▶ Problem details: Extract from the entries below, exactly as given, only the lines from the line containing "Veel Gestelde Vragen" to the line containing "Vogue w. Phone", both lines included.

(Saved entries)
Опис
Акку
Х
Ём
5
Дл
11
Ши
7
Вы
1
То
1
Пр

--

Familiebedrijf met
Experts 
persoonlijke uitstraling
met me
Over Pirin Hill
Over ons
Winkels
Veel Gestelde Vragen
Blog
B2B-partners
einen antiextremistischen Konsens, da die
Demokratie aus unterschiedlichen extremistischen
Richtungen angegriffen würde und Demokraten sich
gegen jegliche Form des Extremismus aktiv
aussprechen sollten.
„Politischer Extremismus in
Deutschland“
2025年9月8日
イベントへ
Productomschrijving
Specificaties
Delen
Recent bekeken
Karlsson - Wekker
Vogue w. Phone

▶ Expected answer:
Veel Gestelde Vragen
Blog
B2B-partners
einen antiextremistischen Konsens, da die
Demokratie aus unterschiedlichen extremistischen
Richtungen angegriffen würde und Demokraten sich
gegen jegliche Form des Extremismus aktiv
aussprechen sollten.
„Politischer Extremismus in
Deutschland“
2025年9月8日
イベントへ
Productomschrijving
Specificaties
Delen
Recent bekeken
Karlsson - Wekker
Vogue w. Phone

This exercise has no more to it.